## MATERIAL TO PROCESS
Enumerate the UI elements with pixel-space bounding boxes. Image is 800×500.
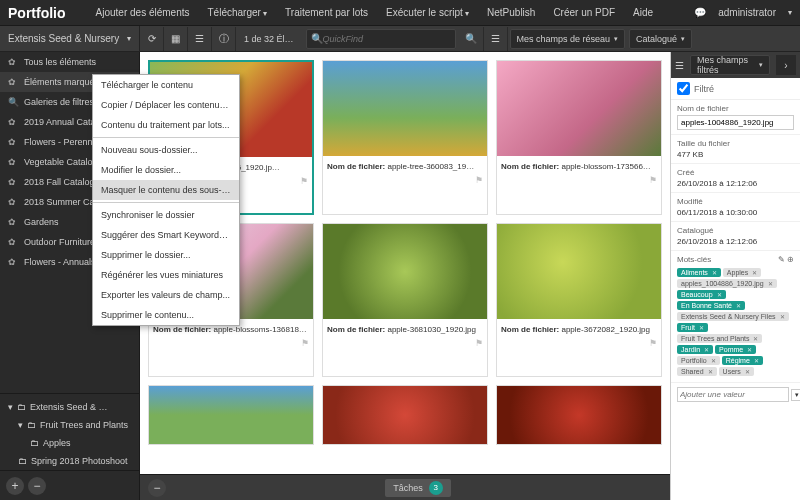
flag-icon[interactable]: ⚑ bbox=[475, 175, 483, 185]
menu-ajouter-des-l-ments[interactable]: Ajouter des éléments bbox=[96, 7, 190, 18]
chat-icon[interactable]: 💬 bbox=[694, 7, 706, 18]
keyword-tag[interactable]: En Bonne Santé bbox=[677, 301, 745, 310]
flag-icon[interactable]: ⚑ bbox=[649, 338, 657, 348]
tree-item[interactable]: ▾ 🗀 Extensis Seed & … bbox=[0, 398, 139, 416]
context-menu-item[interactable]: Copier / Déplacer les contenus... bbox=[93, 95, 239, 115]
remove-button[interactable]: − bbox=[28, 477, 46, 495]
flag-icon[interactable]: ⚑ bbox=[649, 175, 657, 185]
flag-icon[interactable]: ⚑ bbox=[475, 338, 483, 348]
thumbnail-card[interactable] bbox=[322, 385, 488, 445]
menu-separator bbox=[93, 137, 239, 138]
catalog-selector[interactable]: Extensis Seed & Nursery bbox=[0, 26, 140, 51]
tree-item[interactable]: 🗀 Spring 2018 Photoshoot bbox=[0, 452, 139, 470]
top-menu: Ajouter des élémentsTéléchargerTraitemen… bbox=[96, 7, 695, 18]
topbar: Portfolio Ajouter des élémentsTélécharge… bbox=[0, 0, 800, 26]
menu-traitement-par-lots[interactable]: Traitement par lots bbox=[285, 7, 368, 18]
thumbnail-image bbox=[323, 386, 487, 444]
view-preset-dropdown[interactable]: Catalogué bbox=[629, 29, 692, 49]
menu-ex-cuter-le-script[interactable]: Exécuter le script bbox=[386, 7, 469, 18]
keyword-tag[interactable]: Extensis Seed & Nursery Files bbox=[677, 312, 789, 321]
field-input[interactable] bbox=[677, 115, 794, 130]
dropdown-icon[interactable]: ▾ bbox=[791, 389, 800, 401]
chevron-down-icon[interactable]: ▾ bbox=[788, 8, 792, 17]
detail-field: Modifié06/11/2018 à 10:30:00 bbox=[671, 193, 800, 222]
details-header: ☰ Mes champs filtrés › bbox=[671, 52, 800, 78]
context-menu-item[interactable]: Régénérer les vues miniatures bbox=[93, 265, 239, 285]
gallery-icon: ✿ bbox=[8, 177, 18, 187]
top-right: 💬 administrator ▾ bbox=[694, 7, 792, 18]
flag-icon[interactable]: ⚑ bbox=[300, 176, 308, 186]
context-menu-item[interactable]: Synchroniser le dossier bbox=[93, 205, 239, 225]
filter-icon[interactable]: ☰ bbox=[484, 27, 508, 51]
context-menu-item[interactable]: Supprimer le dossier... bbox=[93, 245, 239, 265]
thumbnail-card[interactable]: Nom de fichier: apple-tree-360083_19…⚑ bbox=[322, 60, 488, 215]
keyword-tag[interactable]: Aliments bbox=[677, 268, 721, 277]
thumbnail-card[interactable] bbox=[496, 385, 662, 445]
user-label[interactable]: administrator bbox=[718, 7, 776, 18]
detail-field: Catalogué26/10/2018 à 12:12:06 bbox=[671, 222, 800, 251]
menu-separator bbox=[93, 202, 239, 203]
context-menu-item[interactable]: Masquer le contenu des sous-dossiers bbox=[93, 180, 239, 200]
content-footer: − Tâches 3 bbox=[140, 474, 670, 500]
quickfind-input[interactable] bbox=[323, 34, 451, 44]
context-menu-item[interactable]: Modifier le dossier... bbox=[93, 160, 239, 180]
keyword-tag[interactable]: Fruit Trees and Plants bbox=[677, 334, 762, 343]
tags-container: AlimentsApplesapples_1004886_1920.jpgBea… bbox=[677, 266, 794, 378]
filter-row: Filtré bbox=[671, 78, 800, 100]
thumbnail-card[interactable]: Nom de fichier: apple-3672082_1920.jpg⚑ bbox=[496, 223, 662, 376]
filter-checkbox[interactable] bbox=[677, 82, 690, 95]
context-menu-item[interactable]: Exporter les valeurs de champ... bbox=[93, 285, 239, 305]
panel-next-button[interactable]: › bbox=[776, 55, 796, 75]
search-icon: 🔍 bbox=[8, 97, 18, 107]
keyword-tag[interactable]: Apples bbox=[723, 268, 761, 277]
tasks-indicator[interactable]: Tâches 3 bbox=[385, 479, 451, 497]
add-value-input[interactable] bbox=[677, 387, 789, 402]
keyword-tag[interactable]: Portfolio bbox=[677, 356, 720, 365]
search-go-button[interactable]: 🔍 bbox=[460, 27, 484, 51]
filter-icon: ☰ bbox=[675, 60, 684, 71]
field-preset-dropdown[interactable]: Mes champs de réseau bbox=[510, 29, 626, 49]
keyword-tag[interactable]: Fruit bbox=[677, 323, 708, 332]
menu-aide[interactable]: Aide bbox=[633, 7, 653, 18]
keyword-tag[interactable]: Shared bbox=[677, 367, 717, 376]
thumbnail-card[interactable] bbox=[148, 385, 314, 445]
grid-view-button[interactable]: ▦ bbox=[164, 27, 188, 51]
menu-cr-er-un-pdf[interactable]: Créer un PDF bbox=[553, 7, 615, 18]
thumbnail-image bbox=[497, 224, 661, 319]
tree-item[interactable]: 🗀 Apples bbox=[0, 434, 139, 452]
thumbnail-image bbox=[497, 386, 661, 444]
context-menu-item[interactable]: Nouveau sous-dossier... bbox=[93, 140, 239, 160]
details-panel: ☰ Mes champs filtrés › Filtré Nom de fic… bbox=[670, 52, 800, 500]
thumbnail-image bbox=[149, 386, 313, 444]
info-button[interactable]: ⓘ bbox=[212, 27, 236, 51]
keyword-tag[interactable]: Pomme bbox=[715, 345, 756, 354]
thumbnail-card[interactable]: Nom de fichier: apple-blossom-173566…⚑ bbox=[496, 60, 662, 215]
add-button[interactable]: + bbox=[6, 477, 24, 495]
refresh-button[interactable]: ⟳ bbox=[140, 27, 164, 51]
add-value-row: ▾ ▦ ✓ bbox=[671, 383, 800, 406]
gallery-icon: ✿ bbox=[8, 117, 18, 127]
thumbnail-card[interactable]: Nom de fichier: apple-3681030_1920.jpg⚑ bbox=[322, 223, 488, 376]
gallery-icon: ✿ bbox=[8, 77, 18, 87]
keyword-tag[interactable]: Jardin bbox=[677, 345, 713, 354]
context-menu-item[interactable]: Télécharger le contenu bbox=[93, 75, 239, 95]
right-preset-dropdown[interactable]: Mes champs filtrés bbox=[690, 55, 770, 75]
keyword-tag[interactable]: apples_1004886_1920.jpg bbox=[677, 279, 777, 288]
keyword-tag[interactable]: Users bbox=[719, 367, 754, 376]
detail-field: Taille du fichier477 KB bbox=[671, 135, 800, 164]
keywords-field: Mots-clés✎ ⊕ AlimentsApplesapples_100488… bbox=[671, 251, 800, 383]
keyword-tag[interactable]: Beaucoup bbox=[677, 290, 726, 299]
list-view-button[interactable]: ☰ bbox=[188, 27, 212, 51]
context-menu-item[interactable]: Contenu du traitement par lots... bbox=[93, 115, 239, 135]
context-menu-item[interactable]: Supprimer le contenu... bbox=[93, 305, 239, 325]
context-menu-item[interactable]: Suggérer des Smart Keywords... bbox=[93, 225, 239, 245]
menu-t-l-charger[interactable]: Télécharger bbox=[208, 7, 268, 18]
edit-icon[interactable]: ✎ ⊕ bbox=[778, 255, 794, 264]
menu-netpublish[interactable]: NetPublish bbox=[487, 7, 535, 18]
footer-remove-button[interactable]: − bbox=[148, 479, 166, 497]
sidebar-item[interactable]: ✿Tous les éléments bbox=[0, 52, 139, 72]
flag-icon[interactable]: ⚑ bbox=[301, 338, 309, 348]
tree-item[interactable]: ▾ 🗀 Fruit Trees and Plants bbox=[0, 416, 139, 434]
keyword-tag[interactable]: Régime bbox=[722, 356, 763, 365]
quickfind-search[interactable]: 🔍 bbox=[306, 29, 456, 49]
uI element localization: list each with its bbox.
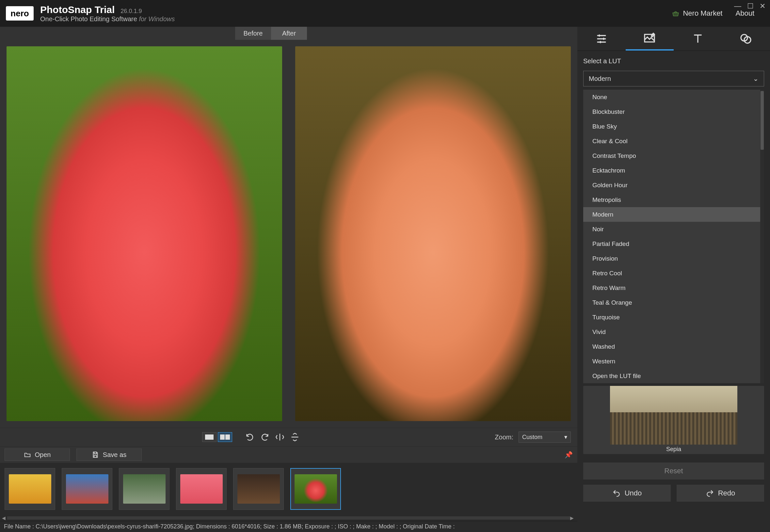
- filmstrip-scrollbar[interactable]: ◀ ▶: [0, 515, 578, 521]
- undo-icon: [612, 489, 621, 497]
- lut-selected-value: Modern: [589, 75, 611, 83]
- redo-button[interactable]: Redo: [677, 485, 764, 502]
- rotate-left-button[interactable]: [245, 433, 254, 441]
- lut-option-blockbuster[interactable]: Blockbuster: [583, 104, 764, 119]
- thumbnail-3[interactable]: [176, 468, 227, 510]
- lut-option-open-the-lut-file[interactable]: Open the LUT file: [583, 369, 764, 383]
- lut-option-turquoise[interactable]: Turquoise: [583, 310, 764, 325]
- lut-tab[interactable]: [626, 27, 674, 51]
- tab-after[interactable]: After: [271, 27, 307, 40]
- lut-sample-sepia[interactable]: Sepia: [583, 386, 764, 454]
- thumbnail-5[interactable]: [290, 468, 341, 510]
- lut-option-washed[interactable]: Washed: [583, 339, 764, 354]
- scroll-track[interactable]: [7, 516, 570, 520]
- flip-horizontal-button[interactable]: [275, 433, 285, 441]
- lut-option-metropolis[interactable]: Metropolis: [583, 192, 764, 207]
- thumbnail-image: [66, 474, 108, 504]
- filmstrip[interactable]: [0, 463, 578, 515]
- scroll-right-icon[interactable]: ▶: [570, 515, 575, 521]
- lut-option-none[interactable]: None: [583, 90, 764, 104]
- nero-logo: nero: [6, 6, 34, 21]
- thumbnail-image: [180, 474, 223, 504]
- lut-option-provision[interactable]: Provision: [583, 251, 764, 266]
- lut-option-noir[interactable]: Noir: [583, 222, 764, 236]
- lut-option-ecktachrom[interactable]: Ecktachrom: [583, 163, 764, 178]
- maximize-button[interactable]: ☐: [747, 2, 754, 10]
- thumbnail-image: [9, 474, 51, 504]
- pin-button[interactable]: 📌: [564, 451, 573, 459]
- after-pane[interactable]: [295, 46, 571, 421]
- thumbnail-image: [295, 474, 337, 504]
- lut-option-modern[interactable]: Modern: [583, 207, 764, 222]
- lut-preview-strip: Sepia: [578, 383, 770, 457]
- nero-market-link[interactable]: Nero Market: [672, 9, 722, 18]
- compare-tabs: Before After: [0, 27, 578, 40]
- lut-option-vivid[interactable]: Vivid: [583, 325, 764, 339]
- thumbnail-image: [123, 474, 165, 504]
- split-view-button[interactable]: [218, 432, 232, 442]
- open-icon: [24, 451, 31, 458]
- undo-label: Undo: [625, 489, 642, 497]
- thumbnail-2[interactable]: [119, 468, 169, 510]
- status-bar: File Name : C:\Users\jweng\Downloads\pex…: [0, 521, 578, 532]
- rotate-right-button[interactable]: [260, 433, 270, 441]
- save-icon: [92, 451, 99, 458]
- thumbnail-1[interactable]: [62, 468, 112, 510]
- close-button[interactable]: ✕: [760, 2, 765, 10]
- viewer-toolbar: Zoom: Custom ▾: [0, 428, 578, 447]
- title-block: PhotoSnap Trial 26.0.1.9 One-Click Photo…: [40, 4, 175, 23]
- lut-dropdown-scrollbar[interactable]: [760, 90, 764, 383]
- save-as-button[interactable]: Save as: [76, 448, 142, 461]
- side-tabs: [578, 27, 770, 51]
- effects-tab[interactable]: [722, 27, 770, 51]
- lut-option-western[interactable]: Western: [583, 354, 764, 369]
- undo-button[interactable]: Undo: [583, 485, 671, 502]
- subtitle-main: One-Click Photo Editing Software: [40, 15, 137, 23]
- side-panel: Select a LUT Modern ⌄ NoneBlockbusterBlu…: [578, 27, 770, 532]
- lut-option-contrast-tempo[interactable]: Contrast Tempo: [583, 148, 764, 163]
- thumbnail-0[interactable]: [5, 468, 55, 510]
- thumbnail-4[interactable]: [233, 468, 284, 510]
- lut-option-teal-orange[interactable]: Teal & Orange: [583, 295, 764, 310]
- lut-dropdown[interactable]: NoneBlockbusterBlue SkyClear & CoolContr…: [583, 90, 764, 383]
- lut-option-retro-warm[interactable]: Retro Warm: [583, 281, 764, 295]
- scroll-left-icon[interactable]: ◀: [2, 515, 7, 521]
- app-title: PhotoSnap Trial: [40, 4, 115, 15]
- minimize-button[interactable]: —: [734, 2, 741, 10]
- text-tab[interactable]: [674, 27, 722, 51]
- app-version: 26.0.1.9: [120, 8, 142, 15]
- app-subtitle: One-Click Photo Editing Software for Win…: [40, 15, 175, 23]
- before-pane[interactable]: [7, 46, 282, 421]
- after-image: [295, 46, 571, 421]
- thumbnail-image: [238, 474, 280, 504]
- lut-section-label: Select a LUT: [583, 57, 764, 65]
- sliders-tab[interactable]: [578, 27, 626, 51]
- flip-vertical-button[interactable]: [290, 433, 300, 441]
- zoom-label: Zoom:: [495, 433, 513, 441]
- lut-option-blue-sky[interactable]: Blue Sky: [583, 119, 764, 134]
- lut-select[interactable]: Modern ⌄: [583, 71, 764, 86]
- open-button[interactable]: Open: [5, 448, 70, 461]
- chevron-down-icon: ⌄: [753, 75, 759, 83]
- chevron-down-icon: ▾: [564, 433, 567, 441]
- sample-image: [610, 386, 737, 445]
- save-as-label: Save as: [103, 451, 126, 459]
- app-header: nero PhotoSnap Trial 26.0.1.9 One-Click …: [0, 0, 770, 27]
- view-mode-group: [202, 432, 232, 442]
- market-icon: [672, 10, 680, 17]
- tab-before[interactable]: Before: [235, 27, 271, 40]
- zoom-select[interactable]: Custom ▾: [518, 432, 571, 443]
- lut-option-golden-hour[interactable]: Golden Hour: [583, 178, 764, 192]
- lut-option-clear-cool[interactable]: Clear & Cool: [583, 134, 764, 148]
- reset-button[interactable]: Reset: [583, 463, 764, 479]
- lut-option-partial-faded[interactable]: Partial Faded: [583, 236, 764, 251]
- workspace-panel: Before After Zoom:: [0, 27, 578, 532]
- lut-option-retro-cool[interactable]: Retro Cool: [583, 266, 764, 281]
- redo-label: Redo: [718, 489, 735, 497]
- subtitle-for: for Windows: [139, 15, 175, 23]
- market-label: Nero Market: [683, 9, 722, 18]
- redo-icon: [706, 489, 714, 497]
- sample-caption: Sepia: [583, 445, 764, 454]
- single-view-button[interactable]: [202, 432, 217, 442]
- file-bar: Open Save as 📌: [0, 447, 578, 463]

## EXERCISE
Please copy each line of the material that contains the word "list".

## ANSWER SECTION
list-view-button[interactable]: ☰ bbox=[188, 27, 212, 51]
uI element localization: list each with its bbox.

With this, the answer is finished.